▶ **What the exercise asks**:
In the entries that follow, locate the line with "Target: left iliac", then restate that line and all later lines exactly as they appear, leaving pictures out.

[Saved data entries]
◇ ◇ ◇

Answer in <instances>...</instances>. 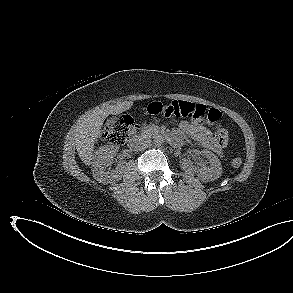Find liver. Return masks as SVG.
Segmentation results:
<instances>
[{"instance_id":"6515ba94","label":"liver","mask_w":293,"mask_h":293,"mask_svg":"<svg viewBox=\"0 0 293 293\" xmlns=\"http://www.w3.org/2000/svg\"><path fill=\"white\" fill-rule=\"evenodd\" d=\"M133 105L132 101H124L116 105L97 108L80 118L75 127V143L79 157L85 165L93 159L94 145L101 135V127L109 115H118Z\"/></svg>"}]
</instances>
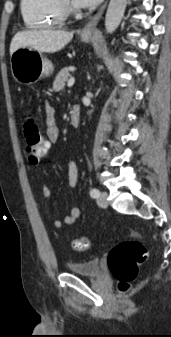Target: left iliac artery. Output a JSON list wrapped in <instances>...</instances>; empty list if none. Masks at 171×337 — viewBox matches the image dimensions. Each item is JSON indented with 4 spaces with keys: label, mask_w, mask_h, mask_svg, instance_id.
<instances>
[{
    "label": "left iliac artery",
    "mask_w": 171,
    "mask_h": 337,
    "mask_svg": "<svg viewBox=\"0 0 171 337\" xmlns=\"http://www.w3.org/2000/svg\"><path fill=\"white\" fill-rule=\"evenodd\" d=\"M90 196L92 198H98L100 196V191L96 188L91 189Z\"/></svg>",
    "instance_id": "obj_1"
}]
</instances>
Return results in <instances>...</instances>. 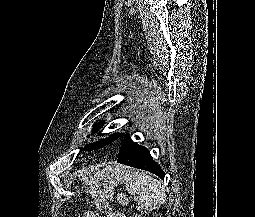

◇ ◇ ◇

▶ **Written solution**:
Target: left iliac artery. Output a JSON list wrapped in <instances>...</instances>; empty list if none. Masks at 171×337 — viewBox matches the image dimensions. Each item is JSON indented with 4 spaces with keys: label, mask_w, mask_h, mask_svg, instance_id.
<instances>
[{
    "label": "left iliac artery",
    "mask_w": 171,
    "mask_h": 337,
    "mask_svg": "<svg viewBox=\"0 0 171 337\" xmlns=\"http://www.w3.org/2000/svg\"><path fill=\"white\" fill-rule=\"evenodd\" d=\"M90 196L92 198H98L100 196V191L96 188L91 189Z\"/></svg>",
    "instance_id": "obj_1"
}]
</instances>
Return results in <instances>...</instances>. 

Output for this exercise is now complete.